Les Canadiens-Anglais originaires des îles britanniques ont évidemment forgé eux-aussi une «nation» dans ce pays. Et bien sûr les Autochtones, dont les communautés dispersées ont constitué dans le passé autant de «nations» distinctes sur le continent, et qui s’appellent encore eux-mêmes les «premières nations». D’où les concepts des «peuples fondateurs», des «solitudes», etc., basés sur des réalités historiques indéniables.
Mais pourquoi serait-il nécessaire ou même seulement souhaitable d’inscrire ces particularismes dans la Constitution canadienne, comme le suggèrent le candidat libéral Michael Ignatieff et plusieurs fédéralistes québécois, dont l’ex-astronaute Marc Garneau et l’éditorialiste en chef de La Presse André Pratte? Il faudrait sans doute aussi y qualifier l’apport des immigrants des autres pays européens, asiatiques, africains, déjà aussi nombreux que les Canadiens-Français de souche. Et que dire de tous les citoyens issus de générations de mariages mixtes?
Le Canada encore inféodé à la Couronne britannique et dont le bilinguisme officiel est noyé dans le multiculturalisme n’est pas un pays normal, encore moins une nation, malgré son siège aux Nations-Unies. C’est une société, forcément. Distincte de multiples façons, dont de nombreux succès et un fonctionnement relativement harmonieux.

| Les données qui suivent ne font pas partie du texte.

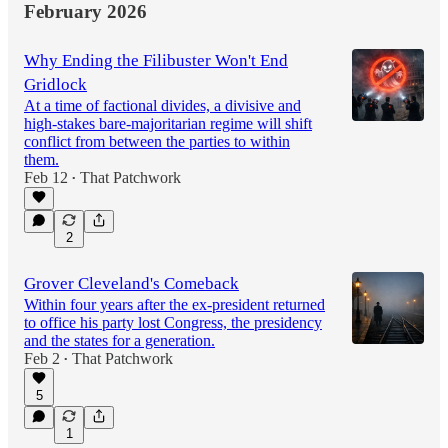
February 2026
Why Ending the Filibuster Won't End
Gridlock
At a time of factional divides, a divisive and
high-stakes bare-majoritarian regime will shift
conflict from between the parties to within
them.
Feb 12
That Patchwork
•
2
Grover Cleveland's Comeback
Within four years after the ex-president returned
to office his party lost Congress, the presidency
and the states for a generation.
Feb 2
That Patchwork
•
5
1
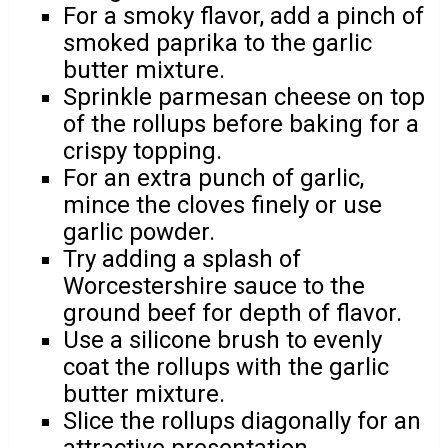
For a smoky flavor, add a pinch of
smoked paprika to the garlic
butter mixture.
Sprinkle parmesan cheese on top
of the rollups before baking for a
crispy topping.
For an extra punch of garlic,
mince the cloves finely or use
garlic powder.
Try adding a splash of
Worcestershire sauce to the
ground beef for depth of flavor.
Use a silicone brush to evenly
coat the rollups with the garlic
butter mixture.
Slice the rollups diagonally for an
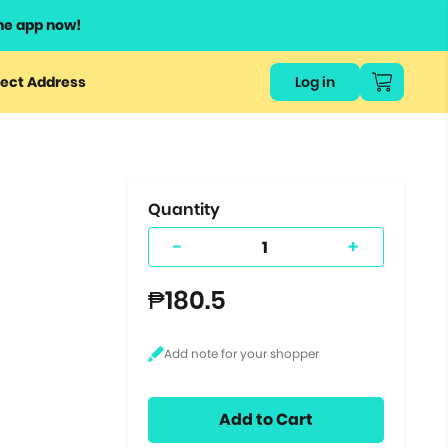
he app now!
or
ect Address
Log in
ers
ts.
Quantity
-
+
₱180.5
Add to Cart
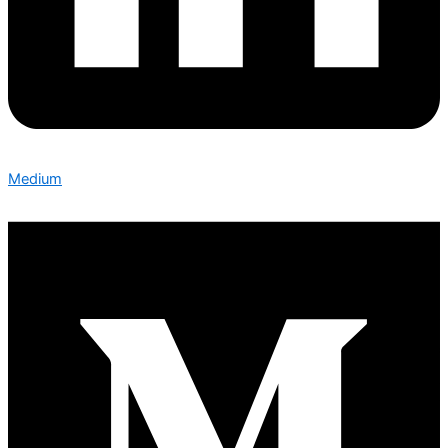
Medium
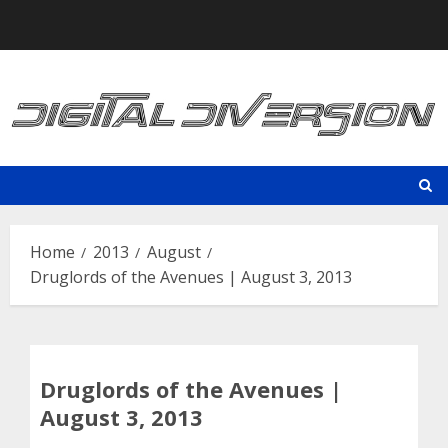
Skip
to
content
Home
2013
August
Druglords of the Avenues | August 3, 2013
Druglords of the Avenues |
August 3, 2013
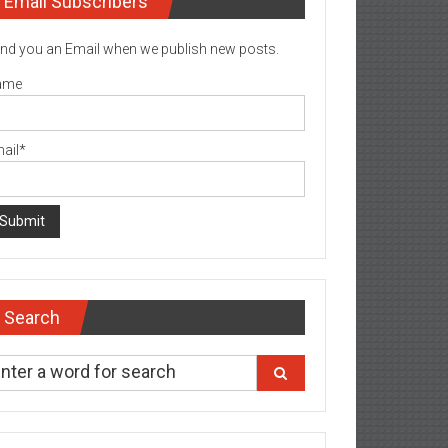
Email Subscribers
nd you an Email when we publish new posts.
ame
ail*
Search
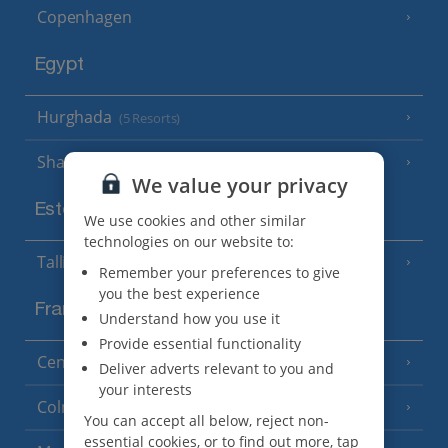
Copenhagen
Egypt
Hurghada
(5 Resorts)
Sharm El Sheikh
(6 Resorts)
We value your privacy
Estonia
We use cookies and other similar
technologies on our website to:
Tallinn
Remember your preferences to give
you the best experience
France
Understand how you use it
Provide essential functionality
Central France (La Rochelle Airport)
(3 Resorts)
Deliver adverts relevant to you and
your interests
Colmar
You can accept all below, reject non-
essential cookies, or to find out more, tap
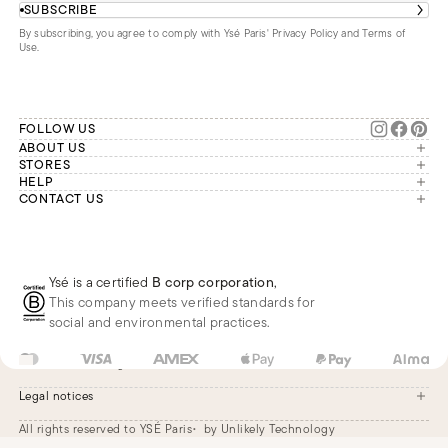
SUBSCRIBE
By subscribing, you agree to comply with Ysé Paris'
Privacy Policy and Terms of
Use
.
FOLLOW US
ABOUT US
The brand
STORES
London
HELP
Our commitments
Account
CONTACT US
Paris
Second Life
Our team is available Monday to
My orders
France
Friday from 9 a.m. to 6 p.m. (Paris
Returns
Brussels
time, GMT+1).
Deliveries
Whatsapp
Frequently asked questions
Ysé is a certified
B corp corporation
,
Phone
This company meets verified standards for
E-mail
social and environmental practices.
US
USD
$
Change
Legal notices
All rights reserved to YSÉ Paris
by Unlikely Technology
Legal notices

Mais un Canada débarrassé de la monarchie britannique, résolument bilingue et qui intégrerait ses immigrants dans sa culture, ferait davantage la fierté de tous ses citoyens et serait donc en mesure de susciter chez eux un «nationalisme» puissant, mobilisateur, tourné vers l’avenir et le progrès plutôt que sur les jérémiades du passé.